→ **What to produce**
Restate the data below word for word, omitting pictures.

● ● ● ● ●

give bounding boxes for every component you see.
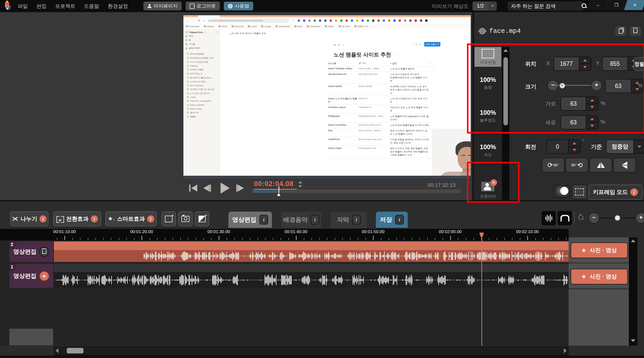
ruler-tick <box>157 238 158 240</box>
video-preview[interactable]: ← → ⟳ ⌂ notion.so/kkm0526/ac222d316c6745… <box>183 15 471 179</box>
menu-item[interactable]: 환경설정 <box>108 3 128 10</box>
crop-frame-button[interactable] <box>161 211 176 227</box>
extension-icon <box>356 19 358 22</box>
logout-button[interactable]: 로그아웃 <box>185 2 220 11</box>
duplicate-clip-button[interactable] <box>615 26 627 36</box>
mode-volume[interactable]: 100% 음량 <box>475 67 501 100</box>
trash-icon <box>633 29 637 33</box>
transform-toggle[interactable] <box>553 185 570 198</box>
reload-icon: ⟳ <box>198 19 200 23</box>
play-button[interactable] <box>219 182 231 194</box>
scroll-up-icon[interactable] <box>503 49 508 52</box>
mypage-button[interactable]: 마이페이지 <box>143 2 182 11</box>
add-photo-video-button-track1[interactable]: +사진 · 영상 <box>571 269 628 284</box>
current-timecode[interactable]: 00:02:04.08 <box>254 180 297 190</box>
chevron-down-icon[interactable] <box>488 2 497 11</box>
zoom-in-button[interactable]: + <box>635 212 644 223</box>
rotation-basis-select[interactable]: 정중앙 <box>606 140 644 154</box>
menu-item[interactable]: 프로젝트 <box>55 3 75 10</box>
waveform-display-button[interactable] <box>541 211 556 226</box>
tab-save[interactable]: 저장i <box>376 212 408 228</box>
scroll-left-icon[interactable] <box>56 348 58 353</box>
notion-page-title: 노션 템플릿 사이트 추천⋯ <box>334 51 397 58</box>
gear-icon[interactable] <box>479 28 486 34</box>
zoom-out-button[interactable]: − <box>588 212 599 223</box>
width-input[interactable]: 63 <box>561 97 598 111</box>
mode-freeform[interactable]: 자유변형 <box>475 47 501 67</box>
flip-horizontal-button[interactable] <box>589 158 612 172</box>
scroll-down-icon[interactable] <box>631 339 635 342</box>
ruler-tick <box>319 238 320 240</box>
playhead[interactable] <box>481 234 482 346</box>
scroll-up-icon[interactable] <box>631 239 635 242</box>
ruler-tick <box>203 238 204 240</box>
transition-effect-button[interactable]: ⇄ 전환효과 i <box>53 211 101 227</box>
track-2-clip[interactable] <box>54 241 569 250</box>
menu-item[interactable]: 파일 <box>18 3 28 10</box>
size-slider-handle[interactable] <box>560 83 565 88</box>
rotation-input[interactable]: 0 <box>546 140 581 154</box>
track-1-clip[interactable] <box>54 264 569 272</box>
mode-opacity[interactable]: 100% 불투명도 <box>475 100 501 133</box>
keyframe-mode-button[interactable]: 키프레임 모드 i <box>588 185 642 200</box>
tracks-scrollbar[interactable] <box>629 237 637 346</box>
minimize-button[interactable]: – <box>587 0 609 10</box>
ruler-tick <box>250 238 250 240</box>
timeline-hscrollbar[interactable] <box>54 346 568 355</box>
seek-bar[interactable] <box>252 190 461 193</box>
ruler-tick <box>504 238 505 240</box>
scroll-right-icon[interactable] <box>564 348 567 353</box>
snap-magnet-button[interactable] <box>557 211 572 226</box>
tab-video-edit[interactable]: 영상편집i <box>228 212 272 228</box>
flip-vertical-button[interactable] <box>613 158 636 172</box>
usage-button[interactable]: i 사용법 <box>224 2 253 11</box>
height-input[interactable]: 63 <box>561 115 598 129</box>
ruler-tick <box>165 238 165 240</box>
table-row: sijin.gumroad.comsijin.gumroad.com/노션 공식… <box>327 72 435 84</box>
position-label: 위치 <box>525 60 536 68</box>
tab-bgm[interactable]: 배경음악i <box>281 212 321 228</box>
position-x-input[interactable]: 1677 <box>553 57 591 71</box>
step-forward-button[interactable] <box>236 184 245 193</box>
timecode-spinner[interactable] <box>298 181 302 188</box>
menu-item[interactable]: 편집 <box>36 3 47 10</box>
track-2-label[interactable]: 영상편집 <box>9 241 53 262</box>
split-button[interactable]: 나누기 i <box>10 211 49 227</box>
inspector-scrollbar[interactable] <box>502 47 509 212</box>
mode-speed[interactable]: 100% 속도 <box>475 133 501 168</box>
table-row: Redgregoryredgregory.com/n...and-i...노션 … <box>327 114 435 123</box>
snapshot-button[interactable] <box>178 211 193 227</box>
select-region-button[interactable] <box>572 185 587 199</box>
seek-handle[interactable] <box>278 186 279 193</box>
ruler-tick <box>173 238 173 240</box>
hscroll-thumb[interactable] <box>67 348 83 353</box>
maximize-button[interactable]: ❐ <box>606 0 627 10</box>
zoom-slider-handle[interactable] <box>615 215 620 221</box>
close-button[interactable]: ✕ <box>624 0 644 10</box>
rotate-cw-button[interactable]: ⟳90° <box>542 158 565 172</box>
extension-icon <box>377 19 380 22</box>
delete-clip-button[interactable] <box>629 26 641 36</box>
align-button[interactable]: 정렬 <box>633 57 644 71</box>
scrollbar-thumb[interactable] <box>503 57 508 125</box>
tab-subtitle[interactable]: 자막i <box>331 212 367 228</box>
track-1-add-button[interactable]: + <box>39 271 49 281</box>
step-back-button[interactable] <box>202 184 211 193</box>
chevron-down-icon <box>633 140 644 153</box>
track-1-label[interactable]: 영상편집 + <box>9 264 53 288</box>
track-2-delete-button[interactable] <box>39 247 49 257</box>
skip-start-button[interactable] <box>189 184 198 193</box>
notion-sidebar-page: 영루 테크노스 <box>183 72 220 76</box>
size-plus-button[interactable]: + <box>591 80 602 91</box>
extension-icon <box>335 19 337 22</box>
rotate-ccw-button[interactable]: 90°⟲ <box>566 158 588 172</box>
faq-search-input[interactable] <box>507 3 582 9</box>
preview-resolution-select[interactable]: 1/2 <box>472 1 497 11</box>
add-photo-video-button-track2[interactable]: +사진 · 영상 <box>571 242 628 258</box>
filter-button[interactable] <box>195 211 209 227</box>
bookmark-folder: Economy <box>232 25 243 28</box>
smart-effect-button[interactable]: ★ 스마트효과 i <box>105 211 157 227</box>
folder-icon <box>354 26 357 27</box>
dashed-select-icon <box>575 188 584 195</box>
menu-item[interactable]: 도움말 <box>84 3 99 10</box>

● ● ● ● ●

→ **Your solution**
give bounding boxes for every component you see.
ruler-tick <box>157 238 158 240</box>
video-preview[interactable]: ← → ⟳ ⌂ notion.so/kkm0526/ac222d316c6745… <box>183 15 471 179</box>
menu-item[interactable]: 환경설정 <box>108 3 128 10</box>
crop-frame-button[interactable] <box>161 211 176 227</box>
extension-icon <box>356 19 358 22</box>
logout-button[interactable]: 로그아웃 <box>185 2 220 11</box>
duplicate-clip-button[interactable] <box>615 26 627 36</box>
mode-volume[interactable]: 100% 음량 <box>475 67 501 100</box>
trash-icon <box>633 29 637 33</box>
transform-toggle[interactable] <box>553 185 570 198</box>
reload-icon: ⟳ <box>198 19 200 23</box>
play-button[interactable] <box>219 182 231 194</box>
scroll-up-icon[interactable] <box>503 49 508 52</box>
mypage-button[interactable]: 마이페이지 <box>143 2 182 11</box>
add-photo-video-button-track1[interactable]: +사진 · 영상 <box>571 269 628 284</box>
current-timecode[interactable]: 00:02:04.08 <box>254 180 297 190</box>
chevron-down-icon[interactable] <box>488 2 497 11</box>
zoom-in-button[interactable]: + <box>635 212 644 223</box>
rotation-basis-select[interactable]: 정중앙 <box>606 140 644 154</box>
menu-item[interactable]: 프로젝트 <box>55 3 75 10</box>
waveform-display-button[interactable] <box>541 211 556 226</box>
tab-save[interactable]: 저장i <box>376 212 408 228</box>
scroll-left-icon[interactable] <box>56 348 58 353</box>
notion-page-title: 노션 템플릿 사이트 추천⋯ <box>334 51 397 58</box>
gear-icon[interactable] <box>479 28 486 34</box>
zoom-out-button[interactable]: − <box>588 212 599 223</box>
width-input[interactable]: 63 <box>561 97 598 111</box>
mode-freeform[interactable]: 자유변형 <box>475 47 501 67</box>
flip-horizontal-button[interactable] <box>589 158 612 172</box>
scroll-down-icon[interactable] <box>631 339 635 342</box>
ruler-tick <box>319 238 320 240</box>
playhead[interactable] <box>481 234 482 346</box>
scroll-up-icon[interactable] <box>631 239 635 242</box>
ruler-tick <box>203 238 204 240</box>
transition-effect-button[interactable]: ⇄ 전환효과 i <box>53 211 101 227</box>
track-2-clip[interactable] <box>54 241 569 250</box>
menu-item[interactable]: 파일 <box>18 3 28 10</box>
size-slider-handle[interactable] <box>560 83 565 88</box>
rotation-input[interactable]: 0 <box>546 140 581 154</box>
track-1-clip[interactable] <box>54 264 569 272</box>
mode-opacity[interactable]: 100% 불투명도 <box>475 100 501 133</box>
keyframe-mode-button[interactable]: 키프레임 모드 i <box>588 185 642 200</box>
tracks-scrollbar[interactable] <box>629 237 637 346</box>
minimize-button[interactable]: – <box>587 0 609 10</box>
ruler-tick <box>250 238 250 240</box>
timeline-hscrollbar[interactable] <box>54 346 568 355</box>
seek-bar[interactable] <box>252 190 461 193</box>
ruler-tick <box>504 238 505 240</box>
scroll-right-icon[interactable] <box>564 348 567 353</box>
snap-magnet-button[interactable] <box>557 211 572 226</box>
tab-video-edit[interactable]: 영상편집i <box>228 212 272 228</box>
flip-vertical-button[interactable] <box>613 158 636 172</box>
usage-button[interactable]: i 사용법 <box>224 2 253 11</box>
height-input[interactable]: 63 <box>561 115 598 129</box>
ruler-tick <box>165 238 165 240</box>
table-row: sijin.gumroad.comsijin.gumroad.com/노션 공식… <box>327 72 435 84</box>
position-label: 위치 <box>525 60 536 68</box>
tab-bgm[interactable]: 배경음악i <box>281 212 321 228</box>
position-x-input[interactable]: 1677 <box>553 57 591 71</box>
step-forward-button[interactable] <box>236 184 245 193</box>
timecode-spinner[interactable] <box>298 181 302 188</box>
menu-item[interactable]: 편집 <box>36 3 47 10</box>
track-2-label[interactable]: 영상편집 <box>9 241 53 262</box>
split-button[interactable]: 나누기 i <box>10 211 49 227</box>
inspector-scrollbar[interactable] <box>502 47 509 212</box>
mode-speed[interactable]: 100% 속도 <box>475 133 501 168</box>
table-row: Redgregoryredgregory.com/n...and-i...노션 … <box>327 114 435 123</box>
snapshot-button[interactable] <box>178 211 193 227</box>
select-region-button[interactable] <box>572 185 587 199</box>
seek-handle[interactable] <box>278 186 279 193</box>
ruler-tick <box>173 238 173 240</box>
hscroll-thumb[interactable] <box>67 348 83 353</box>
maximize-button[interactable]: ❐ <box>606 0 627 10</box>
zoom-slider-handle[interactable] <box>615 215 620 221</box>
close-button[interactable]: ✕ <box>624 0 644 10</box>
rotate-cw-button[interactable]: ⟳90° <box>542 158 565 172</box>
extension-icon <box>377 19 380 22</box>
delete-clip-button[interactable] <box>629 26 641 36</box>
align-button[interactable]: 정렬 <box>633 57 644 71</box>
scrollbar-thumb[interactable] <box>503 57 508 125</box>
tab-subtitle[interactable]: 자막i <box>331 212 367 228</box>
track-1-add-button[interactable]: + <box>39 271 49 281</box>
step-back-button[interactable] <box>202 184 211 193</box>
chevron-down-icon <box>633 140 644 153</box>
track-1-label[interactable]: 영상편집 + <box>9 264 53 288</box>
track-2-delete-button[interactable] <box>39 247 49 257</box>
skip-start-button[interactable] <box>189 184 198 193</box>
notion-sidebar-page: 영루 테크노스 <box>183 72 220 76</box>
size-plus-button[interactable]: + <box>591 80 602 91</box>
extension-icon <box>335 19 337 22</box>
rotate-ccw-button[interactable]: 90°⟲ <box>566 158 588 172</box>
faq-search-input[interactable] <box>507 3 582 9</box>
preview-resolution-select[interactable]: 1/2 <box>472 1 497 11</box>
add-photo-video-button-track2[interactable]: +사진 · 영상 <box>571 242 628 258</box>
filter-button[interactable] <box>195 211 209 227</box>
bookmark-folder: Economy <box>232 25 243 28</box>
smart-effect-button[interactable]: ★ 스마트효과 i <box>105 211 157 227</box>
folder-icon <box>354 26 357 27</box>
dashed-select-icon <box>575 188 584 195</box>
menu-item[interactable]: 도움말 <box>84 3 99 10</box>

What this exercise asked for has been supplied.